The algorithm knows who should undergo a mammogram
CERN plans to have a cancer detection program completed next year that promises to be 50% more accurate than the screening model currently used, the GAIL. In addition to age factors and clinical history, the CERN model will determine the risks of having breast cancer by combining multiple factors, for example the consumption of certain foods or alcohol, lifestyle and physical activity, the age of the woman at her first pregnancy or menopause, among other parameters.
The current screening system does not have an approach based on all risk factors. “The idea is to have a tool that can analyze several factors beyond those currently taken into account to decide whether a mammogram should be done earlier, including whether it can be delayed and for what reasons,” explains Luigi Serio.
The data to train the tool comes from EPIC (European Prospective Study on Diet, Cancer and Health)which contains information collected over more than 20 years. Once the model is finalized next year, it will have to be tested and regulated, so there are still steps left for the promising breast cancer screening system to replace the current protocol.
CERN wants to improve radiotherapy linear accelerators (LINAC) with artificial intelligence to simplify their use and adapt them to the environments of low- and middle-income countries, where it is difficult to access a machine not only because of its high cost but also because there is a lack of people. that they know how to use them. “The machines are difficult to acquire, install, operate and maintain,” explains Luigi Serio. The use of artificial intelligence in this field could provide efficient quality of care because, he explains, the machine can be used and the diagnosis made even if there is no expert.
With new AI-based software, failures can be predicted, maintenance streamlined and also guide those who use the machines, in addition to reducing the downtime of radiotherapy facilities, which are now sometimes out of use due to lack of of the staff who know how to use them. This model could even open the door to automating treatment planning.
The project, called STELLA, is initially intended to improve radiotherapy treatment in some African countries, where there is one radiotherapy device for every 3.5 million people, compared to one for every 80,000 to 100,000 people in Africa. USA and most European countries.

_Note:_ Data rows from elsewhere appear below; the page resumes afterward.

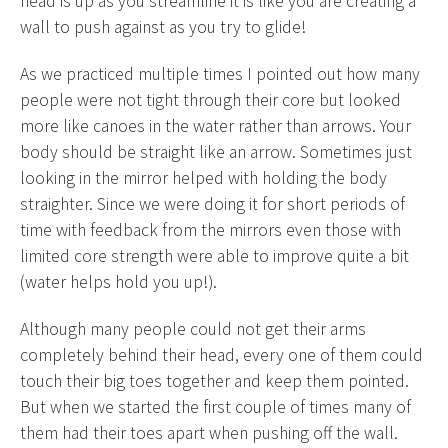
head is up as you streamline it is like you are creating a
wall to push against as you try to glide!
As we practiced multiple times I pointed out how many
people were not tight through their core but looked
more like canoes in the water rather than arrows. Your
body should be straight like an arrow. Sometimes just
looking in the mirror helped with holding the body
straighter. Since we were doing it for short periods of
time with feedback from the mirrors even those with
limited core strength were able to improve quite a bit
(water helps hold you up!).
Although many people could not get their arms
completely behind their head, every one of them could
touch their big toes together and keep them pointed.
But when we started the first couple of times many of
them had their toes apart when pushing off the wall.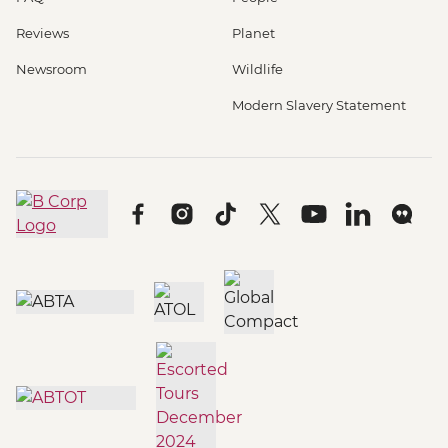
Reviews
Planet
Newsroom
Wildlife
Modern Slavery Statement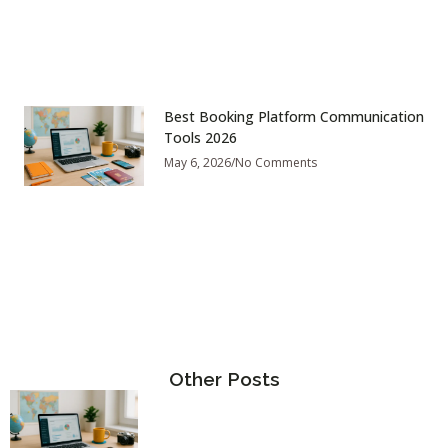
Best Booking Platform Communication
Tools 2026
May 6, 2026
No Comments
Other Posts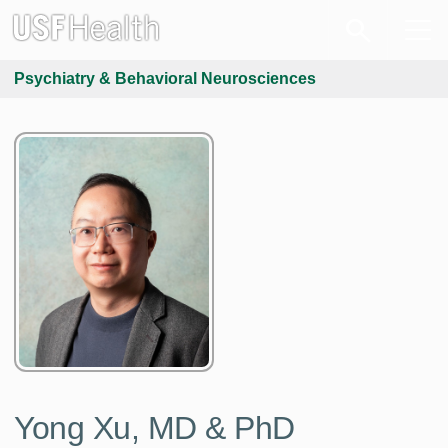
Psychiatry & Behavioral Neurosciences
Yong Xu, MD & PhD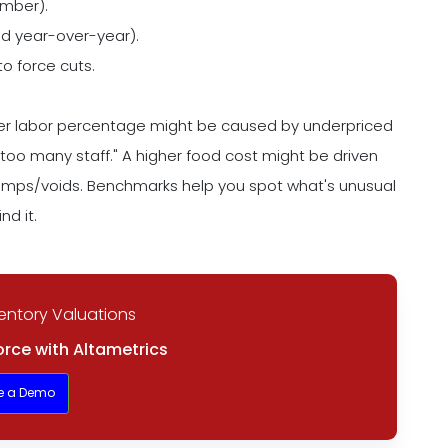
umber).
 year-over-year).
 to force cuts.
gher labor percentage might be caused by underpriced
"too many staff." A higher food cost might be driven
comps/voids. Benchmarks help you spot what's unusual
nd it.
entory Valuations
rce with Altametrics
e a Demo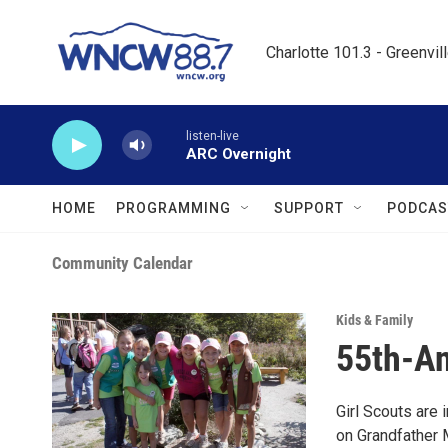
Skip to main content
Charlotte 101.3 - Greenvil
listen-live
ARC Overnight
HOME
PROGRAMMING
SUPPORT
PODCAS
Community Calendar
Kids & Family
55th-An
Girl Scouts are i
on Grandfather M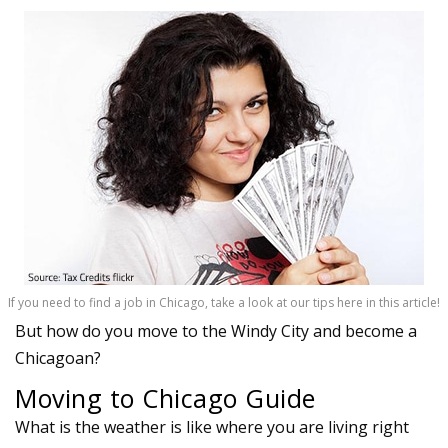
If you need to find a job in Chicago, take a look at our tips here in this article!
But how do you move to the Windy City and become a
Chicagoan?
Moving to Chicago Guide
What is the weather is like where you are living right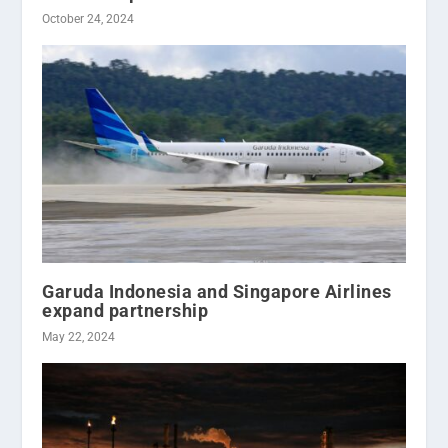
October 24, 2024
Garuda Indonesia and Singapore Airlines
expand partnership
May 22, 2024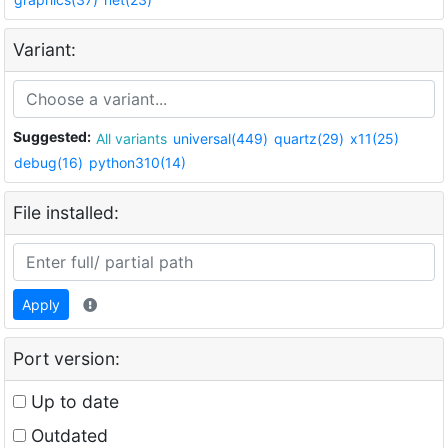
Variant:
Suggested:
All variants
universal(449)
quartz(29)
x11(25)
debug(16)
python310(14)
File installed:
Apply
Port version:
Up to date
Outdated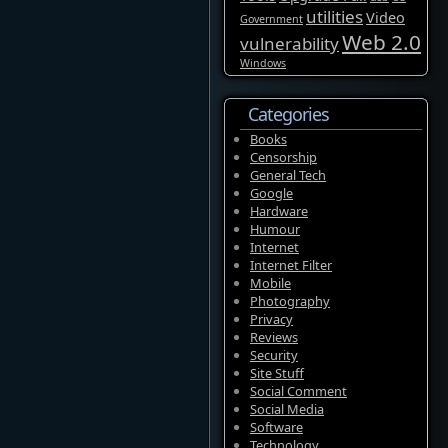
utilities
Video
Government
Web 2.0
vulnerability
Windows
Categories
Books
Censorship
General Tech
Google
Hardware
Humour
Internet
Internet Filter
Mobile
Photography
Privacy
Reviews
Security
Site Stuff
Social Comment
Social Media
Software
Technology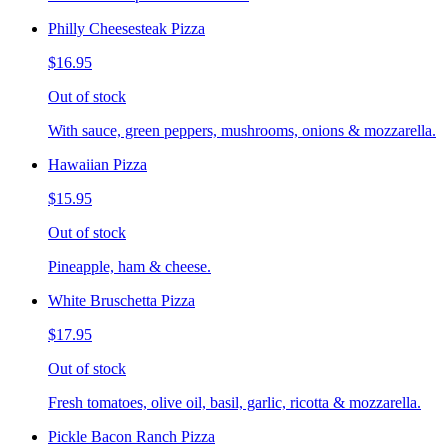
Philly Cheesesteak Pizza
$16.95
Out of stock
With sauce, green peppers, mushrooms, onions & mozzarella.
Hawaiian Pizza
$15.95
Out of stock
Pineapple, ham & cheese.
White Bruschetta Pizza
$17.95
Out of stock
Fresh tomatoes, olive oil, basil, garlic, ricotta & mozzarella.
Pickle Bacon Ranch Pizza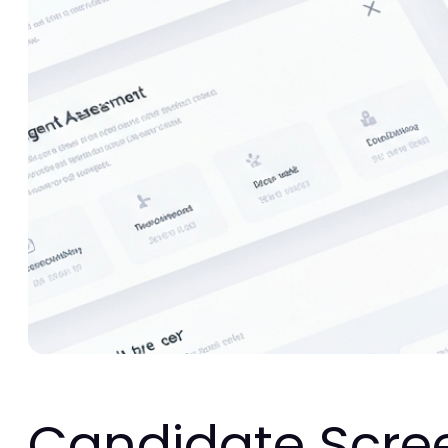
Candidate Scre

Predict the evolution of tumors or Alzheimer’s
A medical application developed by CERN is capable of determining the defects, anomalies or pathologies that the brain has and indicating to doctors at what exact point a pathology, for example a tumor, could be developing, thanks to a complex system based on which This institution was created to prevent failures in the operation of the particle accelerator.
“Interestingly, the brain is a complex system that can be modeled as a graph. You have neurons in different parts of the brain that are connected to each other, and you can establish a matrix of nodes and vectors that connect the different parts,” explains the CERN researcher. By processing brain images obtained through MRI, the algorithm is able to detect with a certain precision where there could be pathology.
“The algorithm would extract the image saying there is some irregularity, and it can even actually predict where the anomaly is and where it propagates,” he explains. This technology is being clinically tested at Kapodistrian University Hospital (Greece). For the moment, explains Luigi Serio, they have been used for the segmentation of tumors or strokes, but CERN plans to use this system to monitor the evolution of Alzheimer’s or dementia.